Fledgling Pacific Liberty Bank has found itself caught in the middle of a community flap over a proposed Wal-Mart retail project in Huntington Beach.
It seems that developer George Argyros, who wants to build a Wal-Mart store in Huntington Beach, invested about $100,000 in Pacific Liberty earlier this year, when the tiny bank was just starting. The investment came shortly after the city of Huntington Beach gave his Wal-Mart project the green light.
One of the bank's founding members is City Councilman Dave Garofalo, the incoming mayor, who invested about $50,000 in the bank. Two other City Council members, Pam Julien and Shirley S. Dettloff, also made smaller investments.
Critics of the proposed Wal-Mart--who are seeking to overturn the City Council's approval with a March ballot measure--say the three council members should have abstained from voting on the Wal-Mart project. (They supported it.) Opponents also are questioning whether the city officials properly disclosed their investments in the bank.
Pacific Liberty Chief Executive Rick Ganulin said there were no conflicts involving the bank's investors.
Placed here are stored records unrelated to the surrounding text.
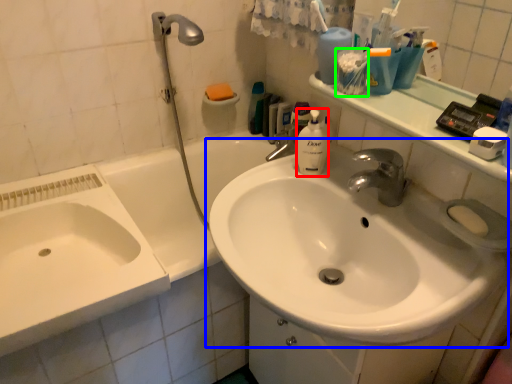 Question: Considering the real-world distances, which object is closest to cleaning product (highlighted by a red box)? sink (highlighted by a blue box) or mouthwash (highlighted by a green box).

Choices:
 (A) sink
 (B) mouthwash

Answer: (B) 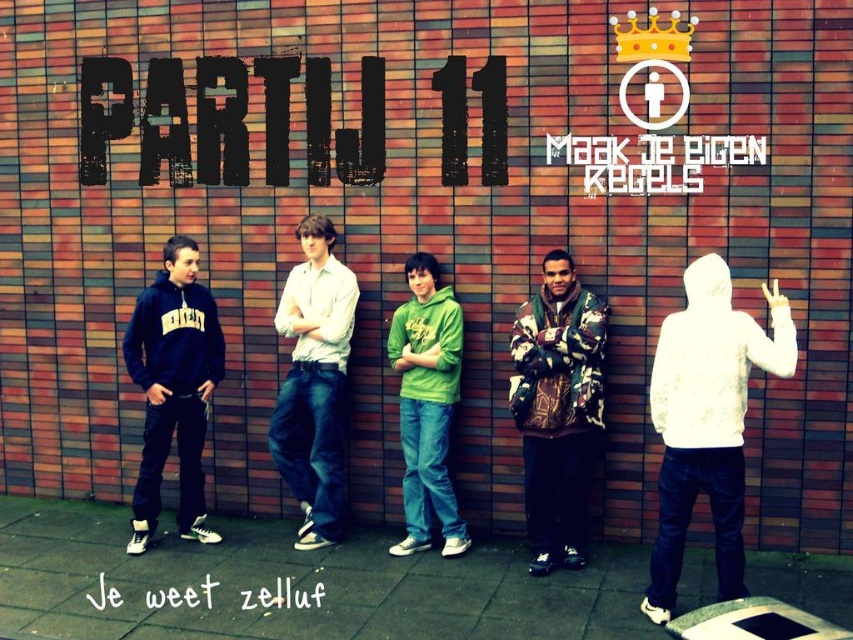 In order to click on camouflage jacket at center in this screenshot , I will do `click(556, 406)`.

Identify the location of camouflage jacket at center. This screenshot has height=640, width=853. (556, 406).

Does white hoodie at center have a smaller size compared to matte black hoodie at left?

No.

Is white hoodie at center shorter than matte black hoodie at left?

Yes.

Which is in front, point (657, 416) or point (152, 460)?

Positioned in front is point (657, 416).

Where is `white hoodie at center`? The height and width of the screenshot is (640, 853). white hoodie at center is located at coordinates (706, 420).

Is camouflage jacket at center smaller than light beige shirt at center?

Incorrect, camouflage jacket at center is not smaller in size than light beige shirt at center.

Does camouflage jacket at center have a lesser width compared to light beige shirt at center?

No, camouflage jacket at center is not thinner than light beige shirt at center.

Between point (598, 307) and point (296, 380), which one is positioned in front?

Point (598, 307)

This screenshot has width=853, height=640. Find the location of `camouflage jacket at center`. camouflage jacket at center is located at coordinates (556, 406). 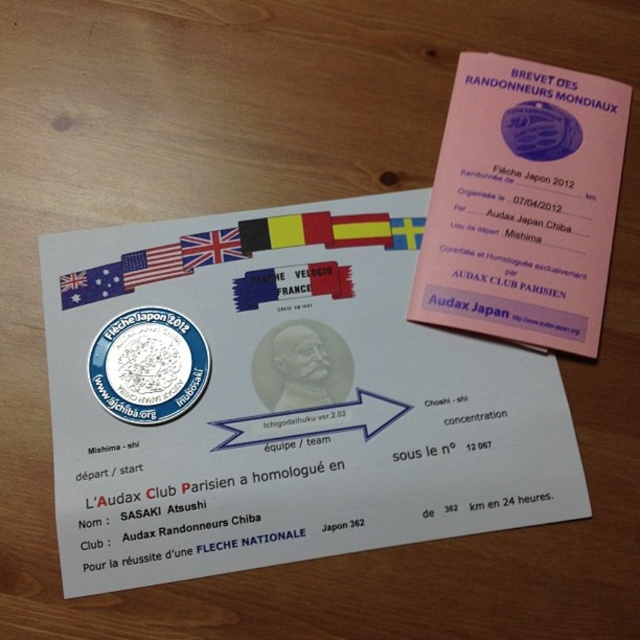 Is point (552, 323) more distant than point (92, 292)?

No, (552, 323) is in front of (92, 292).

Identify the location of pink paper at upper right. (524, 204).

Find the location of a particular element. pink paper at upper right is located at coordinates (524, 204).

Does point (252, 296) come closer to viewer compared to point (189, 272)?

Yes, point (252, 296) is closer to viewer.

Between white paper at upper center and british flag at center, which one has more height?

white paper at upper center is taller.

What do you see at coordinates (285, 403) in the screenshot? I see `white paper at upper center` at bounding box center [285, 403].

I want to click on white paper at upper center, so click(285, 403).

Looking at this image, which of these two, pink paper at upper right or silver metallic coin at center, stands shorter?

With less height is silver metallic coin at center.

Is pink paper at upper right above silver metallic coin at center?

Correct, pink paper at upper right is located above silver metallic coin at center.

This screenshot has height=640, width=640. What do you see at coordinates (524, 204) in the screenshot?
I see `pink paper at upper right` at bounding box center [524, 204].

I want to click on pink paper at upper right, so click(524, 204). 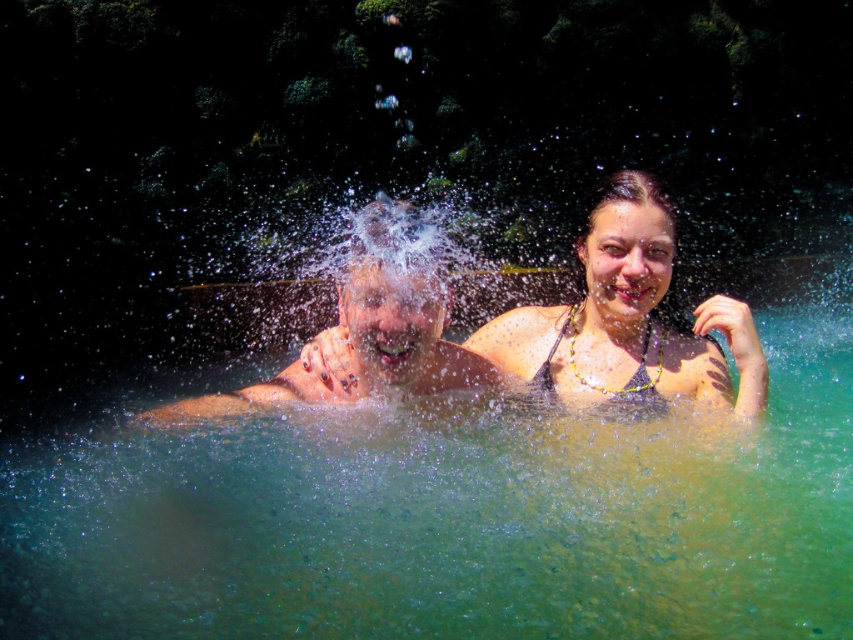 You are a photographer trying to capture a closeup shot of the multicolored beaded necklace at upper right and the black textured bikini top at center. Given that your camera has a maximum focus range of 4 inches, can you focus on both objects simultaneously?

The distance between the multicolored beaded necklace at upper right and the black textured bikini top at center is 4.35 inches, which exceeds the camera maximum focus range of 4 inches. Therefore, you cannot focus on both objects simultaneously.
He said it is common for co-investors in a small community bank, such as Pacific Liberty, to be prominent local officials, including a mix of government and business leaders. There was no connection between the Wal-Mart project and the bank, he said.
Tom Love, vice president at Argyros' Arnel Retail Co., also said the developer's investment in Pacific Liberty was unrelated to the Wal-Mart project. Argyros has invested in several Orange County community banks over the years, including Eldorado Bank and Pacific Mercantile Bank, Love noted.
"[Argyros] has always supported Orange County business," Love said.
Ganulin stressed that the bank has no financial ties or interests in the Wal-Mart project, and has taken no position in the debate over whether it should be built.
Garofalo noted that Pacific Liberty raised nearly $5.7 million from more than 360 local investors when it opened this spring. Argyros' investment, though sizable, represented only about 2% of the minimum $5 million needed to open the bank.
"His investment wasn't pivotal," Garofalo said.